Section 382 of the Internal Revenue Code imposes substantial restrictions on the utilization of net operating losses and Section 383 of the Internal Revenue Code imposes restrictions on the utilization of tax credits in the event of a corporations’ ownership change. The Company believes that the future use of net operating losses and tax credits presented above may be limited as a result of past ownership changes and a formal study has not yet been completed.
The Company recognizes the effect of income tax positions only if those positions more likely than not of being sustained. At December 31, 2022, the Company had no gross unrecognized tax benefits and did not recognize any interest or penalties related to uncertain tax positions.
At December 31, 2022, the Company provided a 100% valuation allowance on its net deferred tax assets because realization of any future tax benefit cannot be reasonably assured. The Company’s valuation allowance increased due to the pre-tax losses generated in the current year.
The Company is subject to income taxation by both federal and state taxing authorities.

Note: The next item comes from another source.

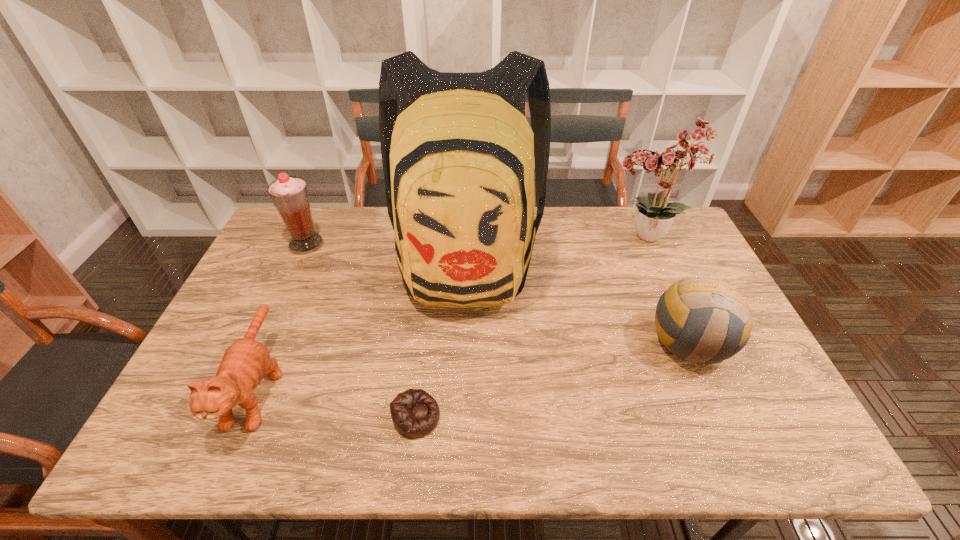 Where is `object that is the fourth closest to the smoothie`? The width and height of the screenshot is (960, 540). object that is the fourth closest to the smoothie is located at coordinates (654, 215).

Select which object appears as the closest to the volleyball. Please provide its 2D coordinates. Your answer should be formatted as a tuple, i.e. [(x, y)], where the tuple contains the x and y coordinates of a point satisfying the conditions above.

[(458, 153)]

The image size is (960, 540). I want to click on free space that satisfies the following two spatial constraints: 1. on the front-facing side of the backpack; 2. on the right side of the volleyball, so click(x=463, y=342).

Where is `free space that satisfies the following two spatial constraints: 1. on the face of the cat; 2. on the left side of the shortest object`? The image size is (960, 540). free space that satisfies the following two spatial constraints: 1. on the face of the cat; 2. on the left side of the shortest object is located at coordinates click(x=245, y=417).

Income tax returns for the years ended December 31, 2021, 2020, and 2019 are open to audit by federal and state taxing authorities.
Under the Tax Cuts and Jobs Act of 2017, research and development costs are no longer fully deductible and are required to be capitalized and amortized for US Tax purposes over five or fifteen years effective January 1, 2022. The mandatory capitalization requirement increased our deferred tax assets as of December 31, 2022.